Section of Biochemistry, Molecular and Cell Biology, Cornell University, Ithaca, NY 14853
Recently, we isolated and characterized four genome-type-specific repetitive
DNA sequences in rice. Characterization of these repetitive DNAs that are
unique in the AA, CC, EE or FF genome types is summarized in Table 1. There is
no cross hybridization among the four repetitive DNAs even under low-stringency
washing conditions (T\m\ -30degrees C). These genome-type-specific repetitive
sequences are useful as hybridization probes in classifying unknown species of
wild or domestic rice, and in studying genome evolution at the molecular level.
These sequences may also be used in monitoring crosses between different rice
genome types in plant breeding experiments. There are at least two advantages
in using repetitive DNAs rather than single-copy genes as hybridization probes.
First, since a specific repetitive DNA is present in thousands of copies in the
cell, the hybridization is much stronger than using a single-copy gene as a
probe. Second, since a given repetitive DNA sequence is usually located on a
number of chromosomes, it will serve as a more useful marker in monitoring
genetic crosses for plant breeders.
We used the AA genome-type-specific repetitive DNA sequence (pOs48) as a hybridization probe to determine the apparent copy number of this family of repetitive DNA among 31 rice entries of the AA genome type. The melting temperature (T\m\) of the homoduplex of pOs48 was shown to be 76 degrees C under specific conditions. Under a relatively low stringency condition (washing the filter at 21 degrees C below T\m\), the apparent copy number varies between 50 copies in O. glaberrima (Accession #103971) and 7,000 copies in O. meridionalis (Accession #101147). At a moderately high stringency condition (washing the filter at 6 degrees C below T\m\), the apparent copy number varies between zero (in five rice entries) and 3,700.
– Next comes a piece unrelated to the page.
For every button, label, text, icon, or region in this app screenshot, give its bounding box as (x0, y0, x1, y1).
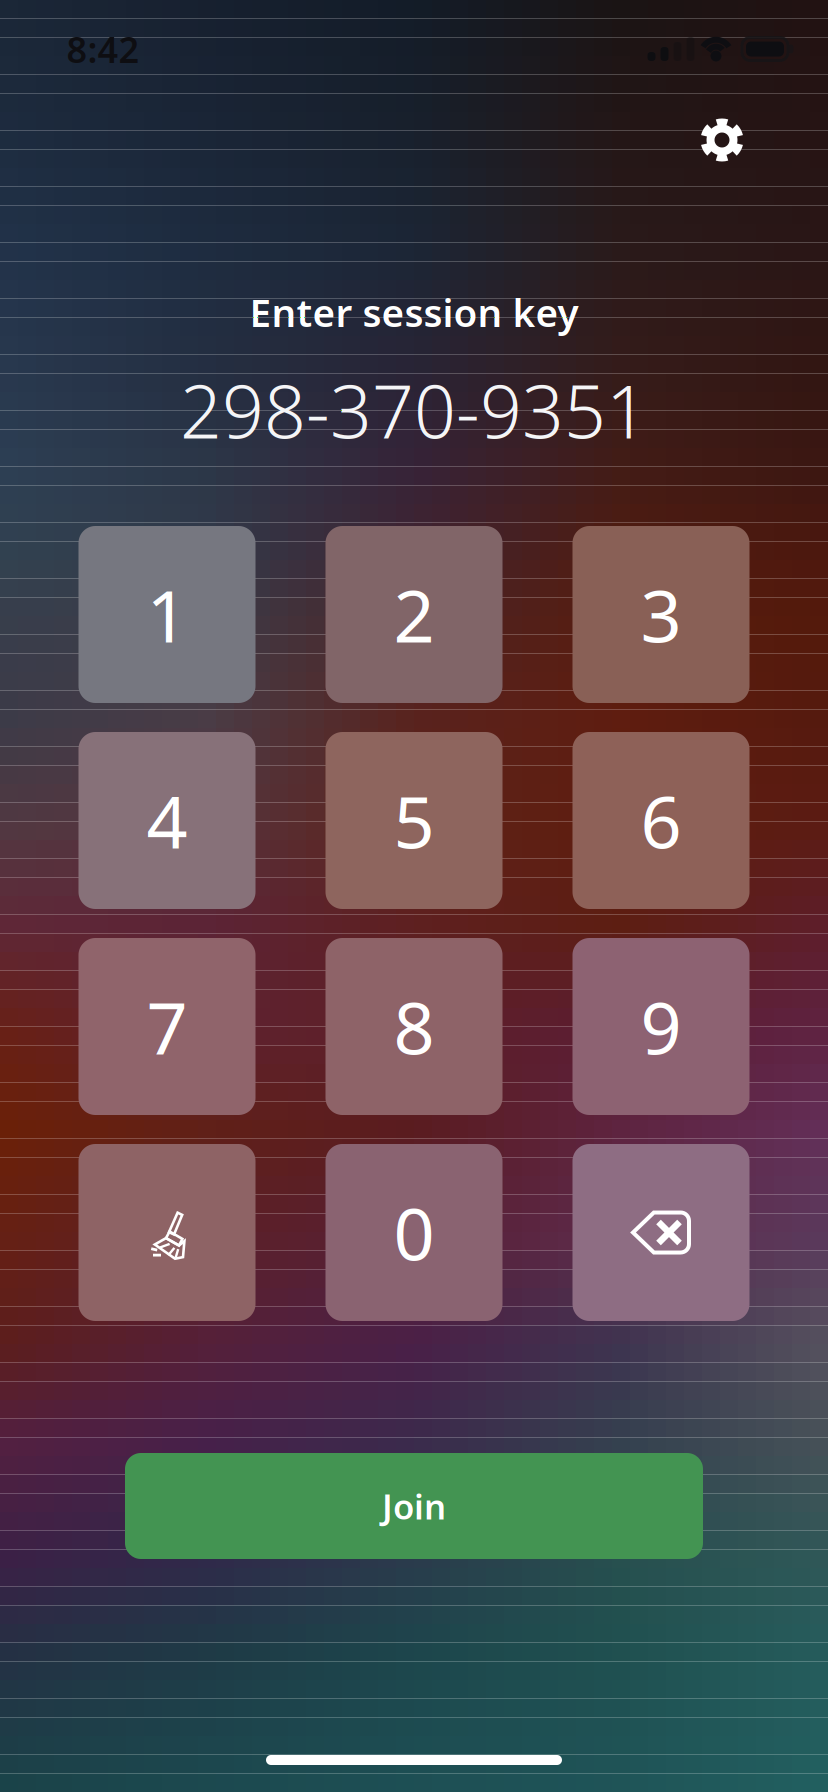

We noted that the apparent copy number and thermal stability of the pRC48-like sequence in the offspring of genetic crosses appears to follow a predictable pattern. For example, the cross between Belle Patna (female parent) and Dawn C1 gave rise to Labelle (Bollich et al. 1973). The apparent copy number and thermal stability of the pOs48-like sequences in Labelle follow those of Belle Patna more closely than those of Dawn C1. This information is consistent with the observation by Bollich et al. (1973) that Labelle is similar to Belle Patna in morphology and maturity time. In a second example, the female parents and grandparents of IR36 included IR1561 and Peta, and the male parents included CR9413. We noted that, again, the apparent copy number and thermal stability of pOs48-like sequences in IR36 follow those of its female parents more closely than those of its male parents. Obviously, more cases need to be studied before a firm conclusion can be drawn regarding the pattern of inheritance or the evolutionary changes of repetitive DNAs in rice.
This work is supported by research grant RF84066, Allocation No. 3, from the Rockefeller Foundation.
Table 1. Summary of the four genome-type specific rice repetitive DNAs
===============================================================================
Species IRRI Genome Name of Size of Copy
accession # type clone repeat unit number
===============================================================================
O. sativa var. Labelle AA pOs48 355 bp 2,000
O. officinalis 103286 CC pOo2 366 bp 170,000
O. australiensis 101467 EE pOa4 511 bp 80,000
O. brachyantha 101236 FF pOb1 159 bp 184,000
===============================================================================
Bollich, C.N., J.G. Atkins, J.E. Scott and B.D. Webb, 1973. Registration of Labelle rice. Crop Science 13: 773-774.